PTBS was associated with significantly improved technical success rates as compared to EBS, potentially because this strategy enables precise lobar selection [22]. In contrast, endoscopic biliary drainage has only one retrograde direction, and manipulating devices through this long channel can be challenging, indicating that PTBS may be a more appropriate treatment option for many MHO patients. PTBS is particularly important in patients in whom EBS fails as a consequence of congenital, post-surgical, or traumatic alterations to the associated anatomy [28].
Despite the superior technical performance, PTBS was not found to be superior to EBS with respect to clinical success rates in this meta-analysis, in line with prior reports comparing percutaneous and endoscopic biliary drainage strategies in MHO patients [23, 29]. The efficacy of stent drainage may thus not be impacted by the stenting approach initially employed. Indeed, the efficacy of stent insertion is primarily associated with the liver drainage area [10], with bilateral stenting generally being the most appropriate option for MHO patients [10].
Major clinical complications that can occur in patients undergoing biliary stenting include haemorrhage, cholangitis, and pancreatitis. In this study, patients who underwent PTBS exhibited lower pooled cholangitis rates. This may be attributable to the relatively aseptic nature of the PTBS procedure relative to the EBS procedure, thus decreasing the risk of bacterial introduction into the biliary tract [21]. Temporary catheter drainage was also routinely retained following stent placement, increasing external biliary drainage and thereby facilitating the more rapid discharge of contrast, further decreasing cholangitis incidence [21].

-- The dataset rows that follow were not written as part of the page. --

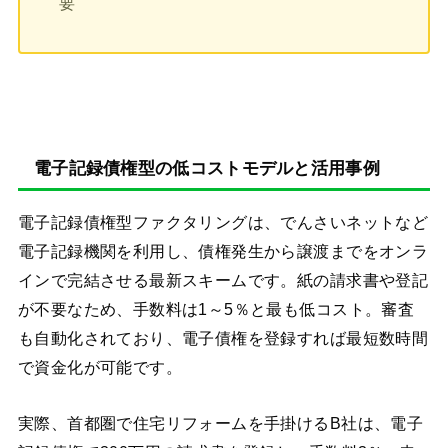
要
電子記録債権型の低コストモデルと活用事例
電子記録債権型ファクタリングは、でんさいネットなど
電子記録機関を利用し、債権発生から譲渡までをオンラ
インで完結させる最新スキームです。紙の請求書や登記
が不要なため、手数料は1～5％と最も低コスト。審査
も自動化されており、電子債権を登録すれば最短数時間
で資金化が可能です。
実際、首都圏で住宅リフォームを手掛けるB社は、電子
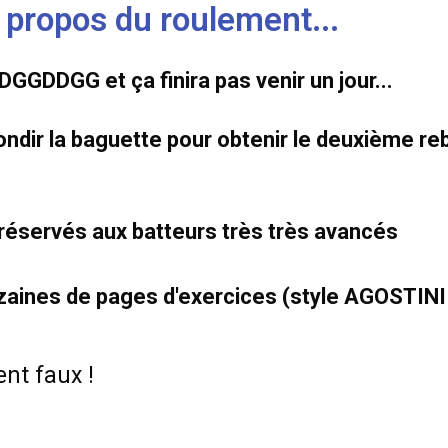
 propos du roulement...
 DDGGDDGG et ça finira pas venir un jour...
ebondir la baguette pour obtenir le deuxième r
réservés aux batteurs très très avancés
 dizaines de pages d'exercices (style AGOST
nt faux !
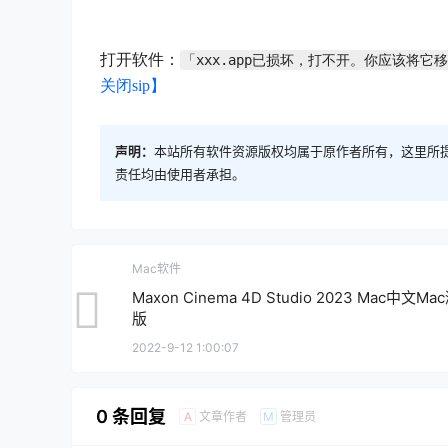
打开软件：
「xxx.app已损坏，打不开。你应该将它
关闭sip】
声明：
本站所有软件资源版权均属于原作者所有，这里所
责任均由使用者承担。
Mac软件
Maxon Cinema 4D Studio 2023 Mac中文Ma
版
2022-9-12 1:00:07
0 条回复
文章作者
管理员
A
M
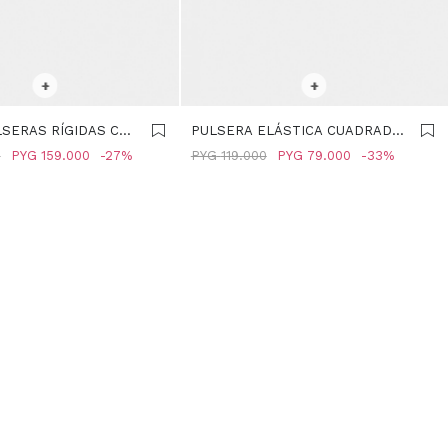
R TALLE
SELECCIONAR TALLE
+
+
LSERAS RÍGIDAS CON
PULSERA ELÁSTICA CUADRADA
DE COLOR -
CON COLGANTE - MULTICOLOR
0
PYG
159.000
27
PYG
119.000
PYG
79.000
33
R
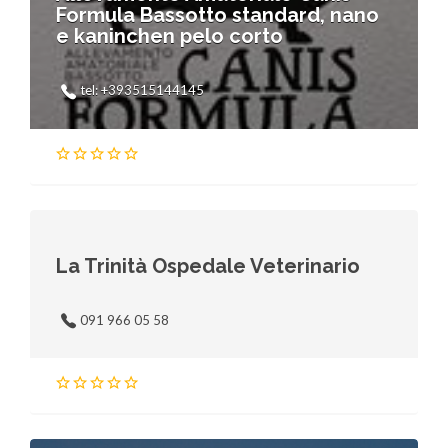
Formula Bassotto standard, nano
e kaninchen pelo corto
tel: +393515144145
La Trinità Ospedale Veterinario
091 966 05 58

The PTBS approach was also herein found to be associated with a lower pancreatitis risk as compared to the EBS approach in MHO patients. When placed via the PTBS approach, stents usually do not cross over the ampulla. In contrast, the EBS approach necessitates the crossing of the ampulla, significantly elevating pancreatitis risk rates. Low pooled haemorrhage rates were observed in this study, and these rates were similar in both groups. This is consistent with the fact that haemorrhage is a less common complication of stenting in MHO patients as compared to pancreatitis or cholangitis.
No differences in stent patency or OS were observed when comparing the PTBS and EBS approaches in pooled analyses. Previous research has shown that bilateral stenting can prolong stent patency [10, 20], providing 2 drainage routes such that one can still facilitate drainage even when the other is re-obstructed [20]. The most effective means of improving patient OS is the administration of appropriate postoperative anti-cancer treatments [30].
In an initial subgroup analysis, similar clinical efficacy and safety outcomes were observed in Bismuth type III/IV patients. Only 2 and 3 studies reported technical success and pancreatitis rates, respectively, in this subgroup analysis, thus reducing the overall sample size. While the difference in cholangitis was not significant in this analysis, there was a clear trend towards lower cholangitis rates in the PTBS group relative to the EBS group (p = 0.06).
A second subgroup analysis suggested that PTBS exhibited advantages over EBS with respect to technical success and complication rates when treating hilar cholangiocarcinoma patients. This suggests that the disease type underlying the MHO diagnosis is not ultimately associated with the clinical efficacy of the PTBS or EBS approaches.
There are some limitations to this meta-analysis. Firstly, it only included a single RCT, and all other studies were retrospective analyses, thus potentially contributing to some level of bias with respect to these results. Secondly, roughly half of the included articles enrolled patients with multiple forms of cancer, potentially introducing additional bias. Thirdly, tumour stages were only reported in a single study [14], and stage-based subgroup analyses were thus not possible. Finally, the majority of these studies were performed in Asia, and future efforts should be made to incorporate data from other sources throughout the globe.